Commenter ModeratePoli asks:
"Question 1: According to Pew studies, roughly 40% of the electorate classify themselves as moderates. Why doesn't one of the political parties stake out that moderate middle ground and scoop up those voters?"
There are several answers, but I'll start by noting that, all things being equal, electoral pressures almost certainly do push parties to the center.
1. Moderates often aren't all that moderate. Many who describe themselves as "moderate" actually have plenty of extreme positions, but just don't sort them conventionally. So, for example, someone who strongly supports abortion rights without exception, and also supports gun rights without exception, might be categorized as a moderate, but won't be happy at all with parties that seek the middle-ground on those issues.

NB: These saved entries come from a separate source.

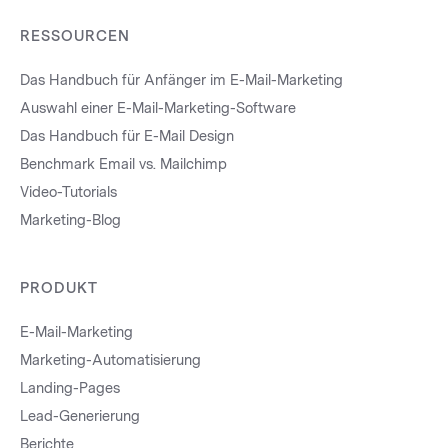
RESSOURCEN
Das Handbuch für Anfänger im E-Mail-Marketing
Auswahl einer E-Mail-Marketing-Software
Das Handbuch für E-Mail Design
Benchmark Email vs. Mailchimp
Video-Tutorials
Marketing-Blog
PRODUKT
E-Mail-Marketing
Marketing-Automatisierung
Landing-Pages
Lead-Generierung
Berichte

2. Strong partisans tend to vote more than true moderates and otherwise participate more in politics.
3. Primary elections push candidates away from the center and toward the party median.
4. Parties are coalitions of interest groups and individuals who get involved in politics for particular reasons, often a specific public policy demand. That's true of both ideologues and groups with more material interests, such as the Chamber of Commerce or unions. More often than not, those demands are not moderate, even though many of those making the demands might otherwise be considered moderates.
5. Even party actors who start out as moderates often end up embracing the party's policy preferences on a wide range of issues, taking cues from party leaders on policies about which they don't have strong opinions. Indeed, this effect is so powerful that they may wind up "caring" about something purely because their party expresses outrage about it. The growth of party-aligned media has likely reinforced that trend, although my (non-expert) impression is that research is surprisingly mixed on the media effects.
Mitigating against all that are general election incentives, which really do tend to push the parties together. But it's no surprise that overall, parties wind up with distinct -- and frequently immoderate -- positions on most issues.